Was there anything surprising about what you found?
I was surprised with the results overall. I have long been a supporter of this type of software. But an argument known as "The 5 Percent Problem" suggests that many of the prior promising findings about these platforms were based on an unrealistic usage pattern - a student who uses this platform for 20 hours a year could see great results but that student is in the top 5% of users and is probably very motivated educationally and has more resources.
So, the first big surprise is that students who are using these platforms are using them far less than many people might expect. When I say "They use it, on average, around six hours." People think "Oh, per week?" And, no, it's about six hours per year.
Another surprise: I personally thought that we wouldn't see a linear relationship. I thought students would need to meet a minimum threshold to have any benefit.
What are you hoping this work can do?
Teachers are so overburdened in America, and they do heroic work. So my hope is that this research can help them make decisions about how to spend their class time and resources. And this research suggests we can express some optimism about some mastery-based math technologies that are already out there.

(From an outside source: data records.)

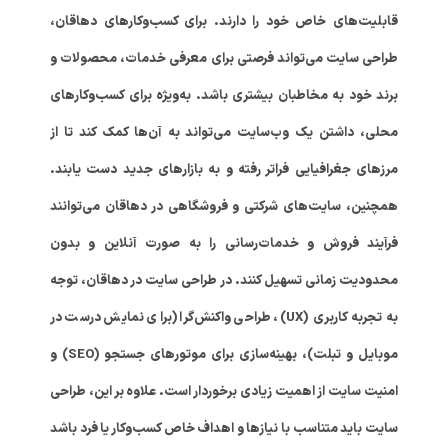
قابلیت‌های خاص خود را دارند. برای کسب‌وکارهای دهاقان،
طراحی سایت می‌تواند فرصتی برای معرفی خدمات، محصولات و
برند خود به مخاطبان بیشتری باشد. به‌ویژه برای کسب‌وکارهای
محلی، داشتن یک وب‌سایت می‌تواند به آن‌ها کمک کند تا از
مرزهای جغرافیایی فراتر رفته و به بازارهای جدید دست یابند.
همچنین، سایت‌های شرکتی و فروشگاهی در دهاقان می‌توانند
فرآیند فروش و خدمات‌رسانی را به صورت آنلاین و بدون
محدودیت زمانی تسهیل کنند. در طراحی سایت در دهاقان، توجه
به تجربه کاربری (UX)، طراحی واکنش‌گرا (برای نمایش درست در
موبایل و تبلت)، بهینه‌سازی برای موتورهای جستجو (SEO) و
امنیت سایت از اهمیت زیادی برخوردار است. علاوه بر این، طراحی
سایت باید متناسب با نیازها و اهداف خاص کسب‌وکار یا فرد باشد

A question in this area that I'm really invested in right now is: Given that so many students are far behind, what can we as a society and as researchers do to help them catch up? Specifically, I'm curious about the results of stacking or layering these programs with other interventions or across years.
Also, Khan Academy, like many other platforms, is changing enormously with generative AI. That's a very different type of instruction than what we've done before. Math education software before mostly did not use language; it involved primarily problem sets and maybe videos. Now, with generative AI, you can have a Socratic dialogue with the program - and we want to know what the effect of that is.